(MENAFN - Arab News) Over 250 private schools incurred a combined debt of more than SR 550 million on Saudi Credit Bank loans. The debts are a result of the decision to increase teachers' salaries to SR 5,600 a month.
Abdul Rahman Al-Haqbani, chairman of the National Committee for Private Education at the Council of Saudi Chambers, said that these schools took the loans before the salaries were increased. "A number of these schools may be forced to shut down," he added. A further 20 percent of private schools may follow suit before the end of the current educational year. Their exit from the education system will amount to more than 4,000 job losses.
"Schools shutting down had been expected. We, as officials and observers of the sector, can foresee events. These schools cannot afford the implications of the decision that will affect expenditures and earnings.
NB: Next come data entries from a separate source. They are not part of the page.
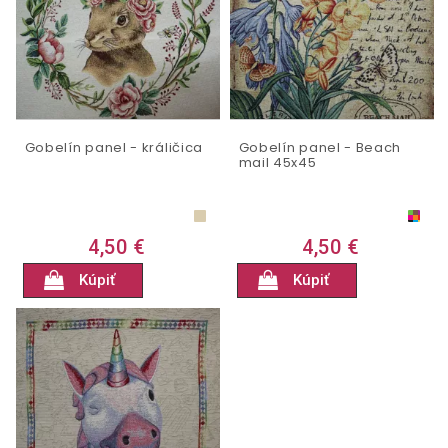
Gobelín panel - králičica
Gobelín panel - Beach
mail 45x45
4,50 €
4,50 €
Kúpiť
Kúpiť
They must now take into account social security levies that correspond with the current salary, not the previous one of around SR 1,500," said Al-Haqbani.
"In a proposal to the Royal Court, we explained that payrolls of private school teachers should be divided among three parties: the school itself, the Ministry of Finance and the Human Resources Development Fund. Each party should pay up to SR 2,000 to meet the total of SR 6,000 for a fulltime teacher," he said, adding that this would contribute to the implementation of the royal decree.
Resources in the Ministry of Education said that its minister is considering a meeting with owners of private schools to reach a suitable resolution. The same resources said schools that were in violation of the decision for increased salaries, would be subject to fines and penalties.